[WORK ORDER]
Where a line of the data below has the string "over", copy that line.

(Extracted page text data)
☆ ☆ ☆ ☆ ☆ ☆ ☆
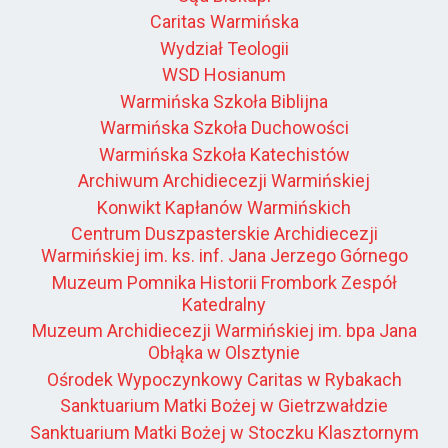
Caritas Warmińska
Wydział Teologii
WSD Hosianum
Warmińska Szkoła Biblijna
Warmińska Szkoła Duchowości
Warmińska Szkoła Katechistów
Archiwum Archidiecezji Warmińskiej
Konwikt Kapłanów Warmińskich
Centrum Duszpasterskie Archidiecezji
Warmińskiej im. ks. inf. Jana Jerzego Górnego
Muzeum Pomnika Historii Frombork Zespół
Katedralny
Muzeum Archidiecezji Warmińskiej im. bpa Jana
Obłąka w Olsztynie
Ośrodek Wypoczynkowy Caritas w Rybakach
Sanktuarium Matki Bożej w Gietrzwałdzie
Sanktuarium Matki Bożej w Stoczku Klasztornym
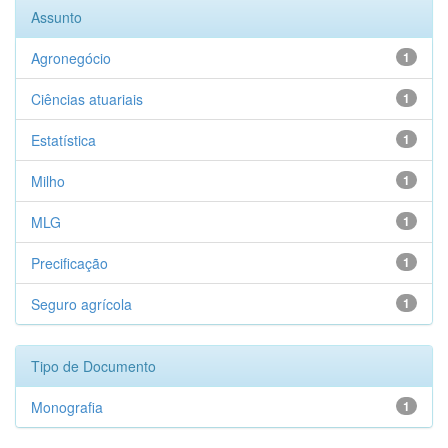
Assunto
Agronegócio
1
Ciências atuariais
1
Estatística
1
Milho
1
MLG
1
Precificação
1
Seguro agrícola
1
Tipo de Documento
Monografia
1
☆ ☆ ☆ ☆ ☆ ☆ ☆
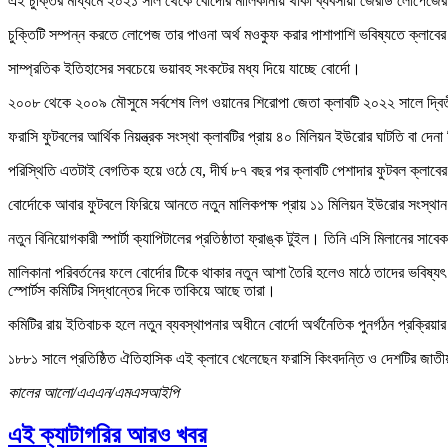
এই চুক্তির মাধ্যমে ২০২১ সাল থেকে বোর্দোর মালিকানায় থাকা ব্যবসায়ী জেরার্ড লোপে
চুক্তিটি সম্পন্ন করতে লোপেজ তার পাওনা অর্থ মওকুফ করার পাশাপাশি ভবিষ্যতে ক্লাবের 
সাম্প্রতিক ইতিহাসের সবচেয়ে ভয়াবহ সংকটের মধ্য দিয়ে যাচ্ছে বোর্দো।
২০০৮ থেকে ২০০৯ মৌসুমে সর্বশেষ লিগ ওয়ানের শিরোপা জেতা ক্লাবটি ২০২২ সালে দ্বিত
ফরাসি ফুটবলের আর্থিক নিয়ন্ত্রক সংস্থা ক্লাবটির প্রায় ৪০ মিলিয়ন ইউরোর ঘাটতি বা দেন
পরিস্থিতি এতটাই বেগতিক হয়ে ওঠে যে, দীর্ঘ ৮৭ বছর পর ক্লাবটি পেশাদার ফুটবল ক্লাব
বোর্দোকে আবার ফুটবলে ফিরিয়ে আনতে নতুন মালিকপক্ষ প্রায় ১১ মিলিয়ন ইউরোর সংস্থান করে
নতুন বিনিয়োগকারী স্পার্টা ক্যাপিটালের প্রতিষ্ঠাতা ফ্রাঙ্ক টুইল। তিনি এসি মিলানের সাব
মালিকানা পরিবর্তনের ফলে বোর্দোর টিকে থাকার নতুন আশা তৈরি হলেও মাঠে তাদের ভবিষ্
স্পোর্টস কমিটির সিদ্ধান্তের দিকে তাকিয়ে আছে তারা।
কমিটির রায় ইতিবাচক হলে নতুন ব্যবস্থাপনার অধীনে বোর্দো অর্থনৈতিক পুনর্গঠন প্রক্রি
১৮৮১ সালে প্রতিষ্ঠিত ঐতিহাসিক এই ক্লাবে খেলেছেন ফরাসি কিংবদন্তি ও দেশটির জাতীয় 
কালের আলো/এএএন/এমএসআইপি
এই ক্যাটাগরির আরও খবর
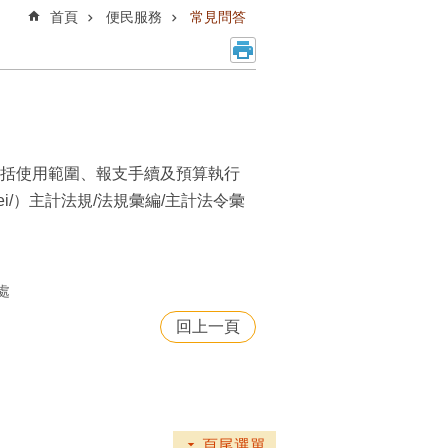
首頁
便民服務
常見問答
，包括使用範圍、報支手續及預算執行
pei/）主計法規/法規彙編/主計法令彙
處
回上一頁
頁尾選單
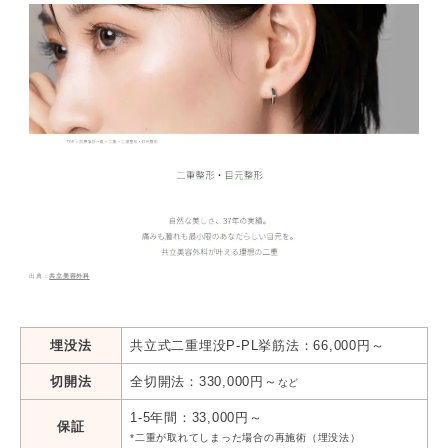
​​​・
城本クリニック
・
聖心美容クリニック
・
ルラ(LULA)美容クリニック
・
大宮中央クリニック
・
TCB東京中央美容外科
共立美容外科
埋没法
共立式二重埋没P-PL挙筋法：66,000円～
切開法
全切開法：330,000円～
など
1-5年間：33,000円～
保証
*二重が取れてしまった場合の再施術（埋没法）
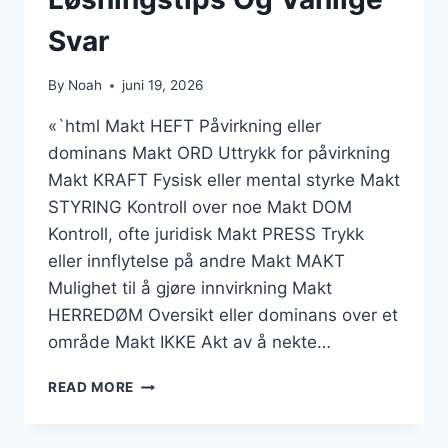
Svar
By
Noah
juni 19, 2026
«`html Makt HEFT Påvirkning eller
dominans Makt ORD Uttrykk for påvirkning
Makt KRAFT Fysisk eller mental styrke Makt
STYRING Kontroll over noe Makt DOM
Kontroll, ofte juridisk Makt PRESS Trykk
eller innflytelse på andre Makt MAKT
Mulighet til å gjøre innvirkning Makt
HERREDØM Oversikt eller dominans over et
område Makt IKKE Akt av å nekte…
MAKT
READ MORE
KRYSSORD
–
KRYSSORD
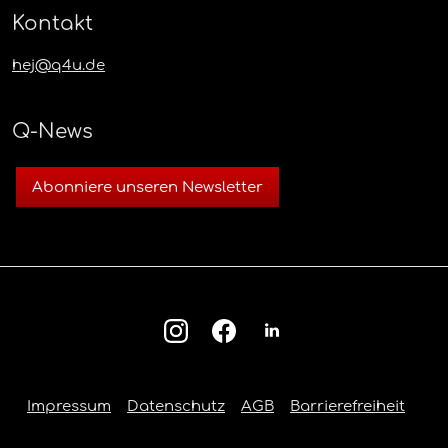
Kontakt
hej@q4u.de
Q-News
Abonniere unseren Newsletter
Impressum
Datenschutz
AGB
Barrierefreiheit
☆ ☆ ☆ ☆ ☆ ☆ ☆
[FINISHED TASK]
STYRING Kontroll over noe Makt DOM
HERREDØM Oversikt eller dominans over et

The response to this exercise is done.